Когда в коридоре брякнул дверной звонок, она только что опустилась за кухонный стол. Горячий чай обжигал ладони, но был единственным, что принадлежало ей. Минута покоя — и снова кому-то что-то нужно.
Она ещё не знала, что этот звонок станет началом.
Началом конца её терпения.
— Кто там? — лениво окликнул Алексей из комнаты, не отрываясь от телевизора.
Марина нехотя поднялась и пошла к двери. На пороге стояла Раиса Петровна с поношенной дорожной сумкой и виноватой улыбкой. В одной руке — банка варенья, в другой — пакет с домашними пирожками.
— Алёшенька дома? — спросила свекровь, вытягивая шею, чтобы заглянуть за Маринино плечо. — Не ссоритесь?
— Заходите, Раиса Петровна.
— Маришка, я буквально на одну ночь. Автобус до Маргариты на утро перенесли, а ночевать — негде. В гостинице дорого, да и страшно там одной.

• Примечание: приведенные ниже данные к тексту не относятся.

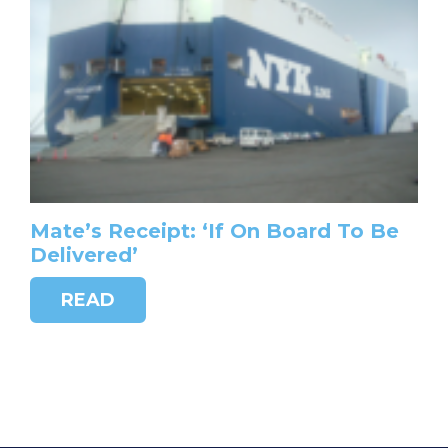
Mate’s Receipt: ‘If On Board To Be
Delivered’
READ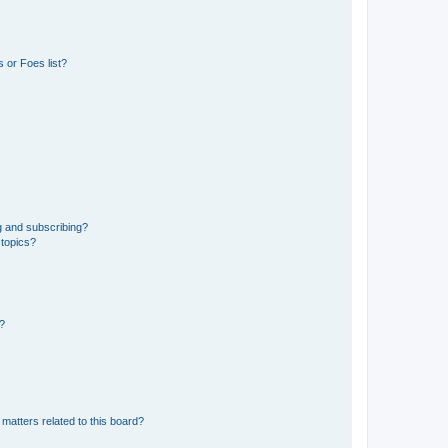
 or Foes list?
g and subscribing?
 topics?
d?
matters related to this board?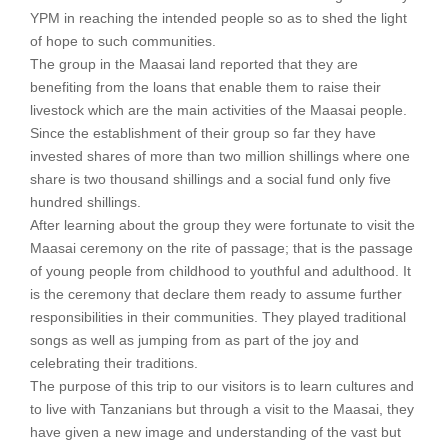
YPM in reaching the intended people so as to shed the light
of hope to such communities.
The group in the Maasai land reported that they are
benefiting from the loans that enable them to raise their
livestock which are the main activities of the Maasai people.
Since the establishment of their group so far they have
invested shares of more than two million shillings where one
share is two thousand shillings and a social fund only five
hundred shillings.
After learning about the group they were fortunate to visit the
Maasai ceremony on the rite of passage; that is the passage
of young people from childhood to youthful and adulthood. It
is the ceremony that declare them ready to assume further
responsibilities in their communities. They played traditional
songs as well as jumping from as part of the joy and
celebrating their traditions.
The purpose of this trip to our visitors is to learn cultures and
to live with Tanzanians but through a visit to the Maasai, they
have given a new image and understanding of the vast but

Маргарита — школьная подруга Раисы Петровны, уже третий год зовущая её на лето в деревню: «Живи у меня, воздух свежий, огород, тишина». В свои восемьдесят два это звучало заманчиво — не душная квартирка, не шумные соседи.
— Мам! — обрадовался Алексей, выбежав навстречу. — Каким ветром?
— Да вот, решилась наконец к Маргарите выбраться, — засмеялась Раиса Петровна, прижимаясь к сыну. — В старости на приключения потянуло.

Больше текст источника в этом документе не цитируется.